A pandemia de covid-19 tornou mais evidente a importância do SUS brasileiro pelas suas características de sistema universal presente em todo o território nacional e demonstrou sua grandiosidade como um patrimônio nacional que deve ser preservado, aperfeiçoado e valorizado. No artigo “SUS como patrimônio cultural brasileiro: apontamentos para estimular iniciativas de reconhecimento e preservação” (leia completo aqui) ressaltamos o necessário debate na sociedade para difundir e pleitear junto às instituições competentes o reconhecimento e a preservação do SUS como patrimônio cultural brasileiro.

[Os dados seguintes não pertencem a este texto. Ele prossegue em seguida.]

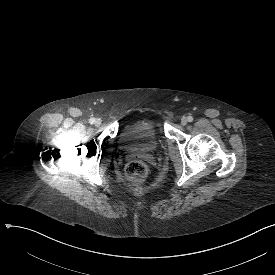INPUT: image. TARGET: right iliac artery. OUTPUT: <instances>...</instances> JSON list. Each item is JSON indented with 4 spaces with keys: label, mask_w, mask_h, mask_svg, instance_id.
Here are the masks:
<instances>
[{
    "label": "right iliac artery",
    "mask_w": 275,
    "mask_h": 275,
    "mask_svg": "<svg viewBox=\"0 0 275 275\" xmlns=\"http://www.w3.org/2000/svg\"><path fill=\"white\" fill-rule=\"evenodd\" d=\"M89 122H90V124H93V123L95 122V119H94V118H91V119L89 120Z\"/></svg>",
    "instance_id": "82829eb1"
}]
</instances>
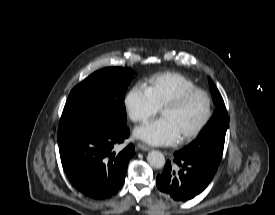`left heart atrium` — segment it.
Listing matches in <instances>:
<instances>
[{
    "label": "left heart atrium",
    "mask_w": 275,
    "mask_h": 215,
    "mask_svg": "<svg viewBox=\"0 0 275 215\" xmlns=\"http://www.w3.org/2000/svg\"><path fill=\"white\" fill-rule=\"evenodd\" d=\"M134 134L152 145H172L180 139L174 124L163 117L136 128Z\"/></svg>",
    "instance_id": "left-heart-atrium-1"
}]
</instances>
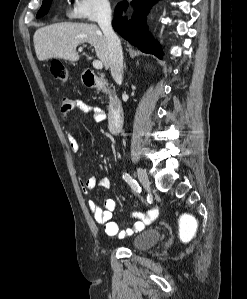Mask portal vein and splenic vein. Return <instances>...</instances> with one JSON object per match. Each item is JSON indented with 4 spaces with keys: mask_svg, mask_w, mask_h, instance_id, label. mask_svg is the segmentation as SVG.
<instances>
[{
    "mask_svg": "<svg viewBox=\"0 0 247 299\" xmlns=\"http://www.w3.org/2000/svg\"><path fill=\"white\" fill-rule=\"evenodd\" d=\"M79 51H82V48H79ZM93 67L95 69H102L103 68V63L100 60H94L93 61Z\"/></svg>",
    "mask_w": 247,
    "mask_h": 299,
    "instance_id": "portal-vein-and-splenic-vein-1",
    "label": "portal vein and splenic vein"
}]
</instances>
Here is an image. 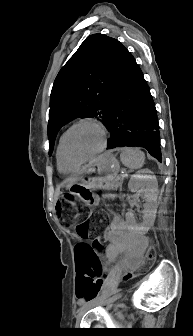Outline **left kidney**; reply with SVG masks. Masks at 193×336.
<instances>
[{
    "mask_svg": "<svg viewBox=\"0 0 193 336\" xmlns=\"http://www.w3.org/2000/svg\"><path fill=\"white\" fill-rule=\"evenodd\" d=\"M150 170H141L132 175L128 188L131 192L144 194L146 204L143 210V222L138 225L131 212L126 213V220L129 224L141 231H147L153 224L157 208L158 182Z\"/></svg>",
    "mask_w": 193,
    "mask_h": 336,
    "instance_id": "left-kidney-1",
    "label": "left kidney"
}]
</instances>
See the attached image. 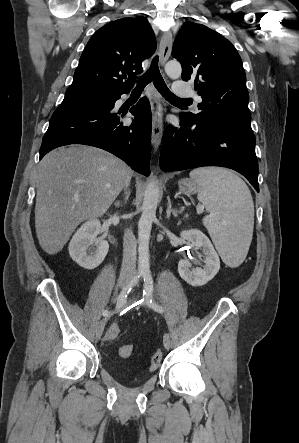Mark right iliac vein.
<instances>
[{
    "label": "right iliac vein",
    "mask_w": 299,
    "mask_h": 443,
    "mask_svg": "<svg viewBox=\"0 0 299 443\" xmlns=\"http://www.w3.org/2000/svg\"><path fill=\"white\" fill-rule=\"evenodd\" d=\"M129 280H130L129 276H121L118 281L119 287L124 288L128 284ZM105 324H106V319H102L98 323V325L96 327V339L97 340H99L101 338Z\"/></svg>",
    "instance_id": "1"
}]
</instances>
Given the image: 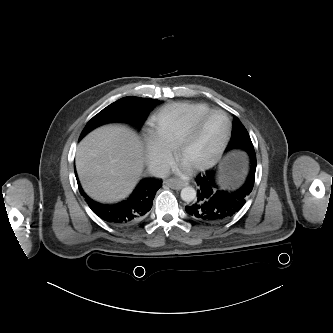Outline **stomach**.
Masks as SVG:
<instances>
[{
	"label": "stomach",
	"instance_id": "stomach-1",
	"mask_svg": "<svg viewBox=\"0 0 333 333\" xmlns=\"http://www.w3.org/2000/svg\"><path fill=\"white\" fill-rule=\"evenodd\" d=\"M246 170V157L243 154H233L220 164L219 180L225 187H235Z\"/></svg>",
	"mask_w": 333,
	"mask_h": 333
}]
</instances>
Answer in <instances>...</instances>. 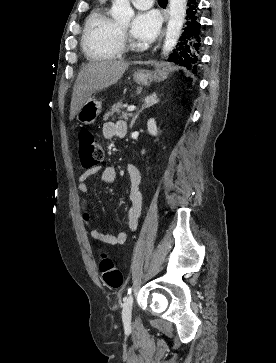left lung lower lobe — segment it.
I'll use <instances>...</instances> for the list:
<instances>
[{
  "label": "left lung lower lobe",
  "mask_w": 276,
  "mask_h": 363,
  "mask_svg": "<svg viewBox=\"0 0 276 363\" xmlns=\"http://www.w3.org/2000/svg\"><path fill=\"white\" fill-rule=\"evenodd\" d=\"M186 23L176 48L169 61L197 73L198 50L200 47V24L197 22V0H188Z\"/></svg>",
  "instance_id": "left-lung-lower-lobe-1"
}]
</instances>
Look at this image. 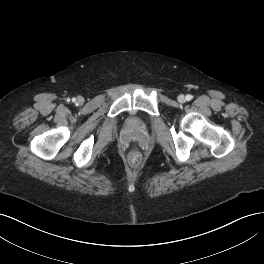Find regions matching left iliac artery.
I'll list each match as a JSON object with an SVG mask.
<instances>
[{"instance_id": "left-iliac-artery-1", "label": "left iliac artery", "mask_w": 264, "mask_h": 264, "mask_svg": "<svg viewBox=\"0 0 264 264\" xmlns=\"http://www.w3.org/2000/svg\"><path fill=\"white\" fill-rule=\"evenodd\" d=\"M192 99V96L190 94L186 95V100L190 101Z\"/></svg>"}]
</instances>
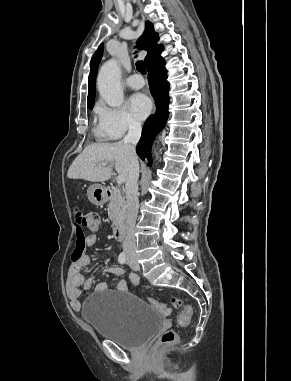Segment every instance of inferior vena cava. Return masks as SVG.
Masks as SVG:
<instances>
[{
	"label": "inferior vena cava",
	"mask_w": 291,
	"mask_h": 381,
	"mask_svg": "<svg viewBox=\"0 0 291 381\" xmlns=\"http://www.w3.org/2000/svg\"><path fill=\"white\" fill-rule=\"evenodd\" d=\"M141 130V124L137 121H132L129 124L128 133L123 139L130 153V168L126 179V236L123 242V251L127 255L134 254L136 248L134 228L139 207L137 184L139 162L135 147L141 137Z\"/></svg>",
	"instance_id": "inferior-vena-cava-1"
}]
</instances>
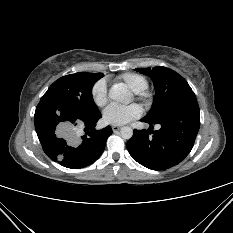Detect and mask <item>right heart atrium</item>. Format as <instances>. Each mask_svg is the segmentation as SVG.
Returning a JSON list of instances; mask_svg holds the SVG:
<instances>
[{
  "mask_svg": "<svg viewBox=\"0 0 233 233\" xmlns=\"http://www.w3.org/2000/svg\"><path fill=\"white\" fill-rule=\"evenodd\" d=\"M91 97L94 104L103 107L107 103V88L104 81L100 80L94 84L91 90Z\"/></svg>",
  "mask_w": 233,
  "mask_h": 233,
  "instance_id": "1",
  "label": "right heart atrium"
}]
</instances>
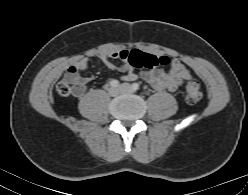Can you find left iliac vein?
Listing matches in <instances>:
<instances>
[{"instance_id":"left-iliac-vein-1","label":"left iliac vein","mask_w":248,"mask_h":195,"mask_svg":"<svg viewBox=\"0 0 248 195\" xmlns=\"http://www.w3.org/2000/svg\"><path fill=\"white\" fill-rule=\"evenodd\" d=\"M119 89H120V92H122V93H133V91H134L132 86H130L127 83L121 84L119 86Z\"/></svg>"}]
</instances>
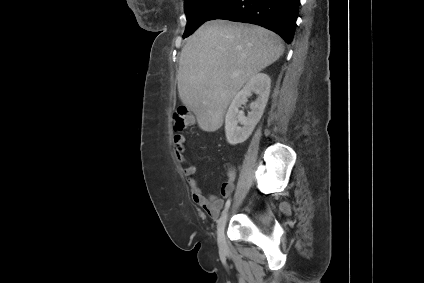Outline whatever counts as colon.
Returning <instances> with one entry per match:
<instances>
[{
    "label": "colon",
    "mask_w": 424,
    "mask_h": 283,
    "mask_svg": "<svg viewBox=\"0 0 424 283\" xmlns=\"http://www.w3.org/2000/svg\"><path fill=\"white\" fill-rule=\"evenodd\" d=\"M173 129L176 132L184 131L190 124L188 109L185 106H180L173 113Z\"/></svg>",
    "instance_id": "colon-1"
}]
</instances>
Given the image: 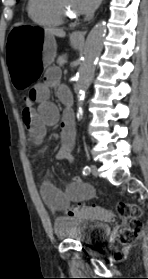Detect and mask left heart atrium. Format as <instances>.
Instances as JSON below:
<instances>
[{
	"label": "left heart atrium",
	"instance_id": "obj_1",
	"mask_svg": "<svg viewBox=\"0 0 148 279\" xmlns=\"http://www.w3.org/2000/svg\"><path fill=\"white\" fill-rule=\"evenodd\" d=\"M101 0H74L77 13L89 15L95 11Z\"/></svg>",
	"mask_w": 148,
	"mask_h": 279
}]
</instances>
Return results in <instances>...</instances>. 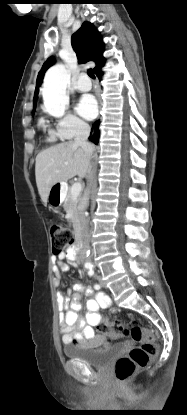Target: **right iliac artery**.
Wrapping results in <instances>:
<instances>
[{
    "instance_id": "obj_1",
    "label": "right iliac artery",
    "mask_w": 187,
    "mask_h": 415,
    "mask_svg": "<svg viewBox=\"0 0 187 415\" xmlns=\"http://www.w3.org/2000/svg\"><path fill=\"white\" fill-rule=\"evenodd\" d=\"M91 267H92V265H87V266H86V268H91Z\"/></svg>"
}]
</instances>
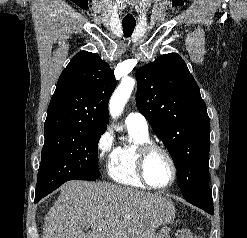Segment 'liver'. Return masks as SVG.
I'll use <instances>...</instances> for the list:
<instances>
[{"label": "liver", "instance_id": "obj_1", "mask_svg": "<svg viewBox=\"0 0 247 238\" xmlns=\"http://www.w3.org/2000/svg\"><path fill=\"white\" fill-rule=\"evenodd\" d=\"M175 207L161 195L108 182L72 180L46 214L43 238H153ZM91 227L85 233L84 229Z\"/></svg>", "mask_w": 247, "mask_h": 238}]
</instances>
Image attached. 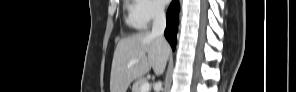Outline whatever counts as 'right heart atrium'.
<instances>
[{
	"label": "right heart atrium",
	"mask_w": 296,
	"mask_h": 92,
	"mask_svg": "<svg viewBox=\"0 0 296 92\" xmlns=\"http://www.w3.org/2000/svg\"><path fill=\"white\" fill-rule=\"evenodd\" d=\"M134 13L137 21L145 27L161 19L164 15V10L157 1L136 0L134 1Z\"/></svg>",
	"instance_id": "right-heart-atrium-1"
}]
</instances>
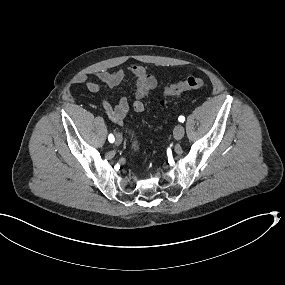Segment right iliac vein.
<instances>
[{"label": "right iliac vein", "instance_id": "obj_1", "mask_svg": "<svg viewBox=\"0 0 285 285\" xmlns=\"http://www.w3.org/2000/svg\"><path fill=\"white\" fill-rule=\"evenodd\" d=\"M122 142V136L120 134L116 135V144L119 145Z\"/></svg>", "mask_w": 285, "mask_h": 285}]
</instances>
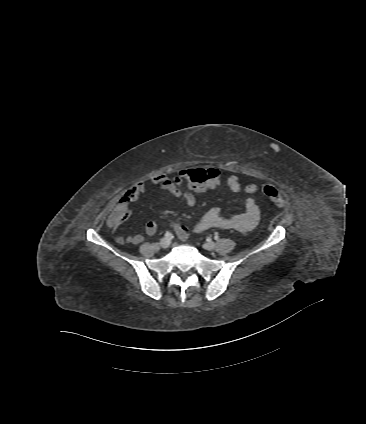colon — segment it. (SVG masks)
Returning a JSON list of instances; mask_svg holds the SVG:
<instances>
[{"label":"colon","mask_w":366,"mask_h":424,"mask_svg":"<svg viewBox=\"0 0 366 424\" xmlns=\"http://www.w3.org/2000/svg\"><path fill=\"white\" fill-rule=\"evenodd\" d=\"M217 174L218 173L213 169H190L182 171L180 177L188 183L189 187L193 189H203L216 178ZM259 189L278 207H285V200L274 186L270 184H263L261 186L250 184L246 186V191L249 193H255ZM118 212L122 218H127L130 214L127 204H120L118 206Z\"/></svg>","instance_id":"5ec220e1"}]
</instances>
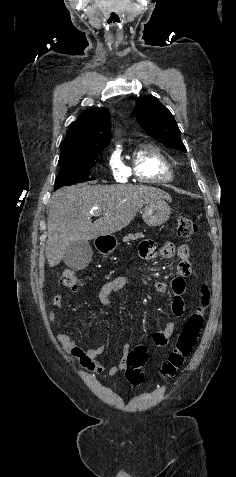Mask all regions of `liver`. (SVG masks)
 Masks as SVG:
<instances>
[{
  "label": "liver",
  "instance_id": "obj_1",
  "mask_svg": "<svg viewBox=\"0 0 236 477\" xmlns=\"http://www.w3.org/2000/svg\"><path fill=\"white\" fill-rule=\"evenodd\" d=\"M171 200L158 188L145 185L70 186L56 191L51 198L45 255L50 267L58 265L65 248L74 241L109 236L128 226L139 210L149 202ZM102 217L92 223L90 212Z\"/></svg>",
  "mask_w": 236,
  "mask_h": 477
}]
</instances>
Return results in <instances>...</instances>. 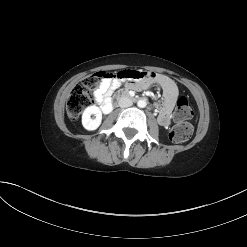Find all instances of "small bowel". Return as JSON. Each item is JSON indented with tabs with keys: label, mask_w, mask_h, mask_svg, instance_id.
Here are the masks:
<instances>
[{
	"label": "small bowel",
	"mask_w": 247,
	"mask_h": 247,
	"mask_svg": "<svg viewBox=\"0 0 247 247\" xmlns=\"http://www.w3.org/2000/svg\"><path fill=\"white\" fill-rule=\"evenodd\" d=\"M125 82L132 90H143L148 87L149 83H158L163 90L158 122L164 127L170 125L171 112L178 97V88L169 77L150 70H123L116 73L114 77L105 78L95 92V101L104 113L112 110L113 93Z\"/></svg>",
	"instance_id": "1"
}]
</instances>
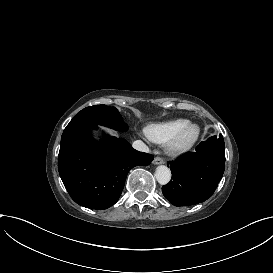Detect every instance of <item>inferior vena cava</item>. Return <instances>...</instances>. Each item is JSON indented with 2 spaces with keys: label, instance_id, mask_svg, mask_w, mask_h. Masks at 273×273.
Listing matches in <instances>:
<instances>
[{
  "label": "inferior vena cava",
  "instance_id": "602c4592",
  "mask_svg": "<svg viewBox=\"0 0 273 273\" xmlns=\"http://www.w3.org/2000/svg\"><path fill=\"white\" fill-rule=\"evenodd\" d=\"M132 147L141 152H149V148L141 140L134 141Z\"/></svg>",
  "mask_w": 273,
  "mask_h": 273
}]
</instances>
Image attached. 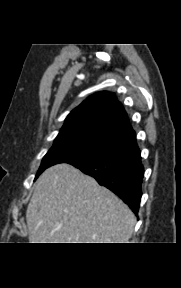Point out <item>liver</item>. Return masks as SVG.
Masks as SVG:
<instances>
[{
  "instance_id": "liver-1",
  "label": "liver",
  "mask_w": 181,
  "mask_h": 288,
  "mask_svg": "<svg viewBox=\"0 0 181 288\" xmlns=\"http://www.w3.org/2000/svg\"><path fill=\"white\" fill-rule=\"evenodd\" d=\"M26 222L30 243H126L136 217L94 178L62 163L38 178Z\"/></svg>"
}]
</instances>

Apresentamos alguns elementos para justificar a importância do reconhecimento social do SUS na perspectiva de vir a ser patrimônio cultural, fizemos algumas pontuações sobre sua trajetória e, particularmente, evidenciamos seu papel no enfrentamento da pandemia de covid-19, quando demonstrou grande capacidade de cuidar de pessoas e de salvar vidas, ganhando visibilidade positiva na sociedade e nas mídias.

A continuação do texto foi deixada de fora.